While The Chef was observing the face of Christ in that evening’s infected sunset, Third Selectman Andrea Grinnell was sitting on her couch and trying to read. Her generator had quit—or had it ever run at all? She couldn’t remember. But she had a gadget called a Mighty Brite light that her sister Rose had tucked into her Christmas stocking last year. She’d never had occasion to use it until now, but it
worked just fine. You clamped it to your book and turned it on. Easy-peasy. So light wasn’t a problem. The words, unfortunately, were. The words kept squirming around on the page, sometimes even changing places with each other, and Nora Roberts’s prose, ordinarily crystal clear, made absolutely no sense. Yet Andrea kept trying, because she could think of nothing else to do.

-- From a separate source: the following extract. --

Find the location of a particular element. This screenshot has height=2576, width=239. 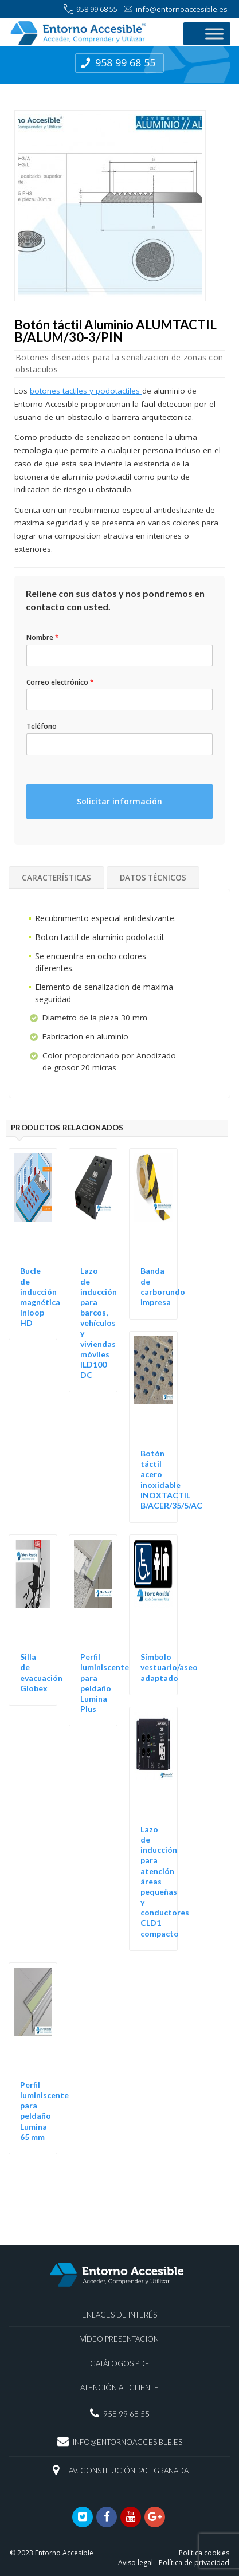 Características is located at coordinates (56, 878).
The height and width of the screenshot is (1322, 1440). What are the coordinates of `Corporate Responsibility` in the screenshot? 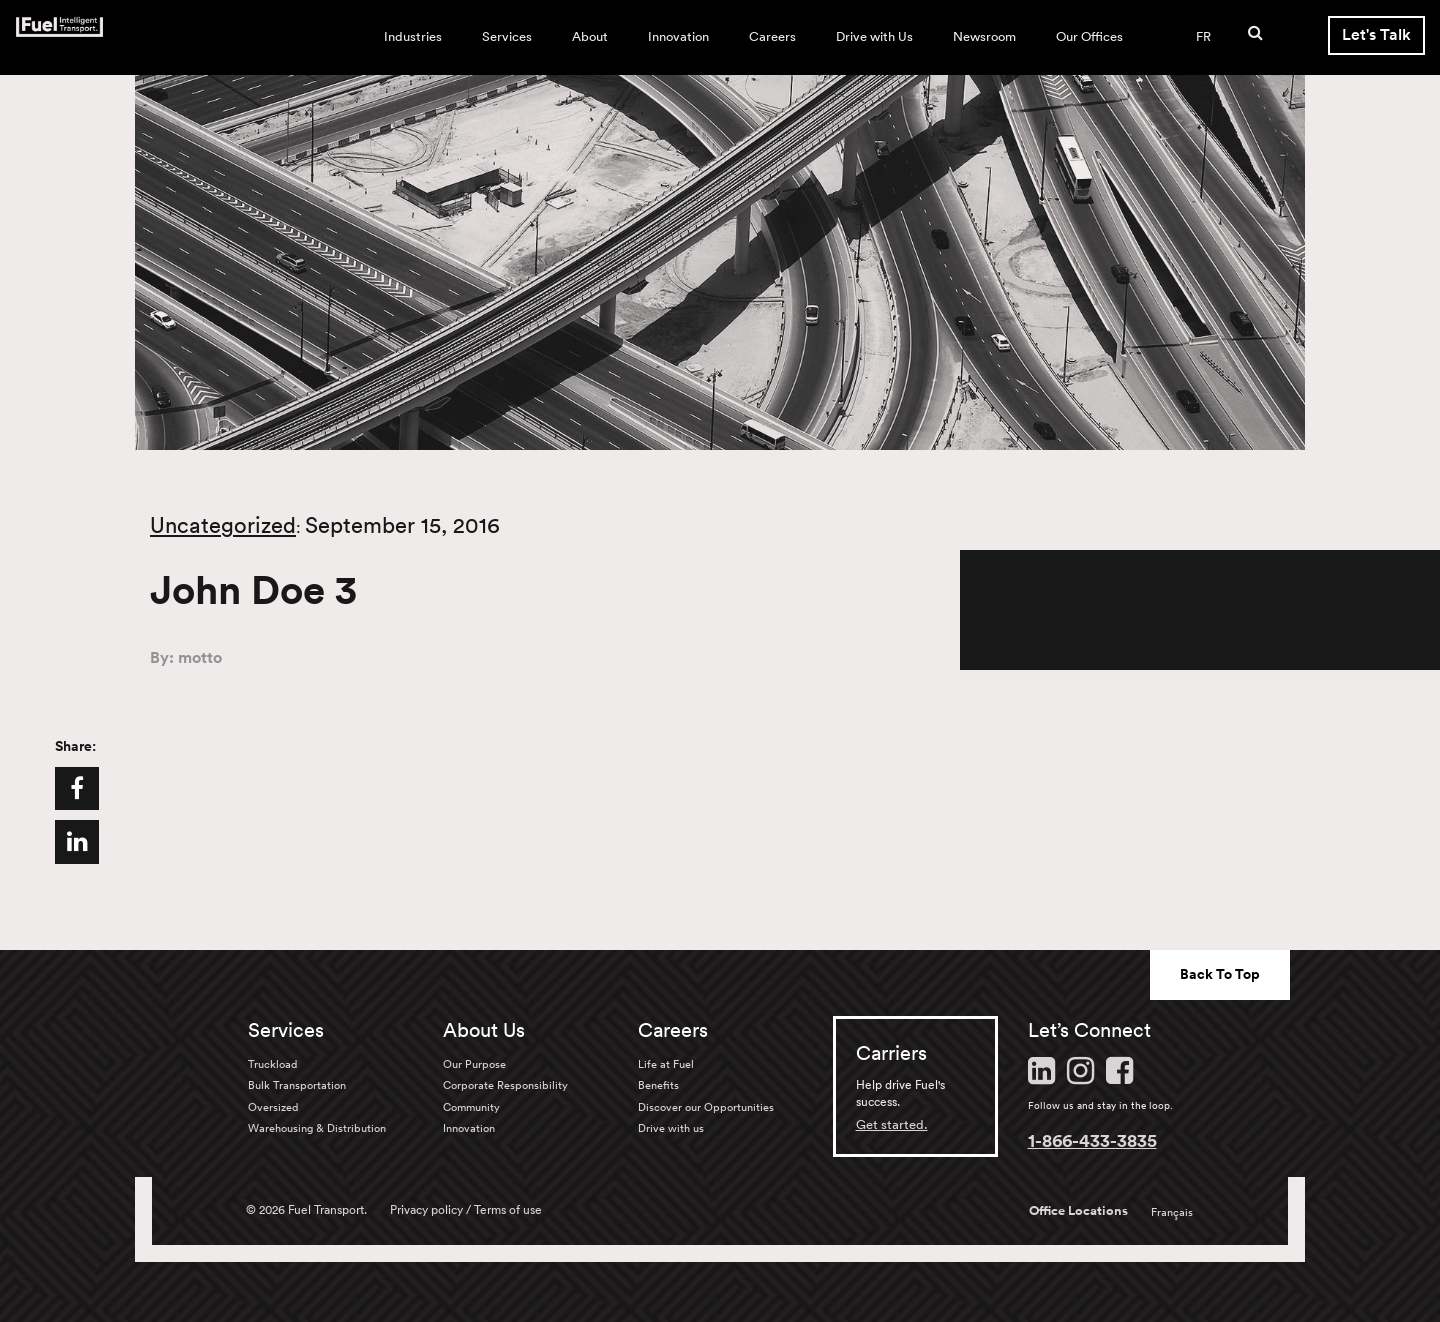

The house stank, even with the windows open. She was suffering diarrhea and the toilet would no longer flush. She was hungry but couldn’t eat. She had tried a sandwich around five PM—just an inoffensive cheese sandwich—and had thrown it up in the kitchen wastebasket minutes after it was down. A shame, because eating that sandwich had been hard work. She was sweating heavily—had already changed her clothes once, probably should change them again, if she could manage to do it—and her feet kept jittering and jerking.